I would like to thank my great friend and fellow historian Charlie Sheppard for this blog post. I was so sad not to be able to come with her, and fellow graduate students from Southampton University, to Salisbury as I was at an archaeological symposium. But her insight into the Cathedrals history and her experience in visiting the world famous site has been eloquently laid out in this blog post she has so kindly written.
Visiting the Salisbury Cathedral
It was my first time visiting Salisbury with some friends was delightful and the cathedral was an unexpected stunner in this quaint English city.

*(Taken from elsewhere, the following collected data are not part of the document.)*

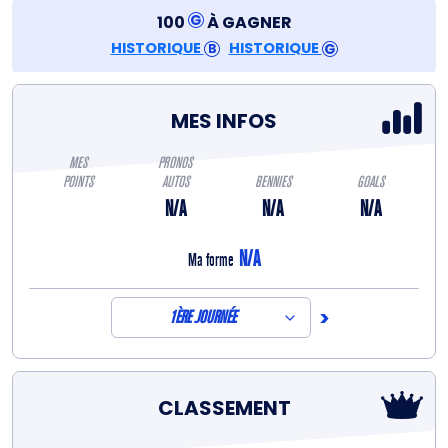
100
À GAGNER
HISTORIQUE
HISTORIQUE
MES INFOS
MES
PRONOS
POINTS
AUTOS
BENNIES
GOALS
N/A
N/A
N/A
N/A
Ma forme
>
1ÈRE JOURNÉE
CLASSEMENT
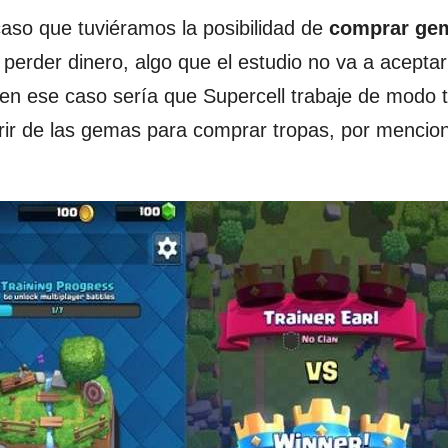
aso que tuviéramos la posibilidad de
comprar ge
a perder dinero, algo que el estudio no va a aceptar
 en ese caso sería que Supercell trabaje de modo t
erir de las gemas para comprar tropas, por mencio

Having not known much about Salisbury or its cathedral, its size and splendour were a surprise to me upon first seeing it. The cathedral looked beautiful with its grand medieval architecture and detailed carvings, while the whole building was surrounded by neat green grass. It was a fairly sunny day which made it all the more pleasant on the eye.
As you make your way towards the inside of the cathedral, there is an open courtyard with a trim of large archways, where there is a café and other facilities. These archways are known as the cloisters; the largest of their kind in any British cathedral as they were built for processions to go down.
We then made our way to the Chapter House where the Magna Carter is kept, on the opposite side of the cloisters. This was a small, octagonal room with arcade seats around the walls and a magnificent ceiling. This, along with the beautiful stained-glass windows, was really visually striking. Some stories depicted in these stained-glass designs include Adam and Eve being expelled from the Garden of Eden, and Moses and the Ten Commandments. The Chapter House was originally used in 1266 as a meeting place for the Dean and the Chapter of the cathedral. We wandered around the edge of the room looking at the prayer cushions with names of saints, trying to find one of our names. We were pleased that we managed to find a Catherine!
Now onto the star of the show- the Magna Carter. This can be found in a mini dark-room within the Chapter House, to prevent light damage. The document dates to 1215 and decreed that all citizens including Royals had to abide by the law, as well as declaring some important tax legislation. The tiny, neat writing impressed us almost as much as the fact we were looking at an extremely well-preserved document that was over 800 years old.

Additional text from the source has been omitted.